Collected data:
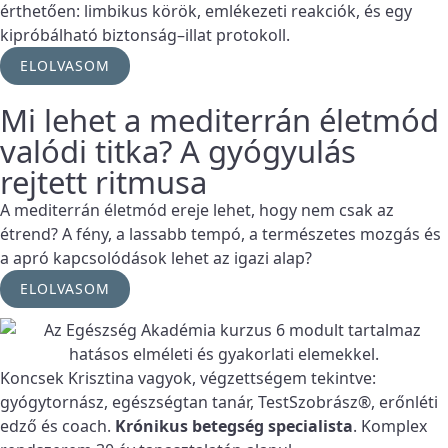
érthetően: limbikus körök, emlékezeti reakciók, és egy
kipróbálható biztonság–illat protokoll.
ELOLVASOM
Mi lehet a mediterrán életmód
valódi titka? A gyógyulás
rejtett ritmusa
A mediterrán életmód ereje lehet, hogy nem csak az
étrend? A fény, a lassabb tempó, a természetes mozgás és
a apró kapcsolódások lehet az igazi alap?
ELOLVASOM
Koncsek Krisztina vagyok, végzettségem tekintve:
gyógytornász, egészségtan tanár, TestSzobrász®, erőnléti
edző és coach.
Krónikus betegség specialista
. Komplex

Assignment:
Starting from the first line of the entries above, print each line exactly until the line containing "edző és coach." has been printed, and skip the pictures.

Exercise result:
érthetően: limbikus körök, emlékezeti reakciók, és egy
kipróbálható biztonság–illat protokoll.
ELOLVASOM
Mi lehet a mediterrán életmód
valódi titka? A gyógyulás
rejtett ritmusa
A mediterrán életmód ereje lehet, hogy nem csak az
étrend? A fény, a lassabb tempó, a természetes mozgás és
a apró kapcsolódások lehet az igazi alap?
ELOLVASOM
Koncsek Krisztina vagyok, végzettségem tekintve:
gyógytornász, egészségtan tanár, TestSzobrász®, erőnléti
edző és coach.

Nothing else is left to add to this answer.